• _Brief_
Give each line of the records again exactly and omit every picture.

• _Saved entries_
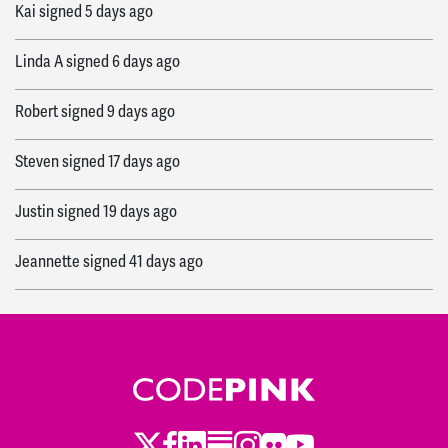
Kai
signed
5 days ago
Linda A
signed
6 days ago
Robert
signed
9 days ago
Steven
signed
17 days ago
Justin
signed
19 days ago
Jeannette
signed
41 days ago
Asmaa
signed
59 days ago
Bernie
signed
63 days ago
Vince and
signed
63 days ago
Twitter
Facebook
LinkedIn
Substack
Instagram
Flickr
Youtube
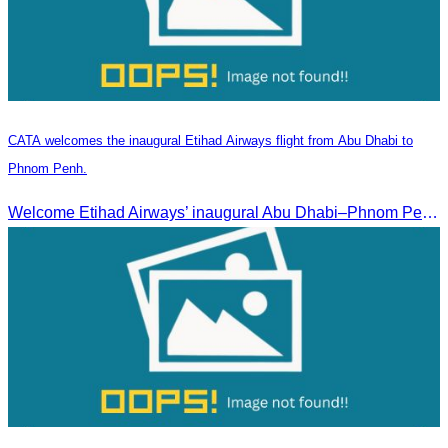
CATA welcomes the inaugural Etihad Airways flight from Abu Dhabi to
Phnom Penh.
Welcome Etihad Airways’ inaugural Abu Dhabi–Phnom Penh flight, connecting Cambodia to the world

• _Solved problem_
Kai
signed
5 days ago
Linda A
signed
6 days ago
Robert
signed
9 days ago
Steven
signed
17 days ago
Justin
signed
19 days ago
Jeannette
signed
41 days ago
Asmaa
signed
59 days ago
Bernie
signed
63 days ago
Vince and
signed
63 days ago
Twitter
Facebook
LinkedIn
Substack
Instagram
Flickr
Youtube
CATA welcomes the inaugural Etihad Airways flight from Abu Dhabi to
Phnom Penh.
Welcome Etihad Airways’ inaugural Abu Dhabi–Phnom Penh flight, connecting Cambodia to the world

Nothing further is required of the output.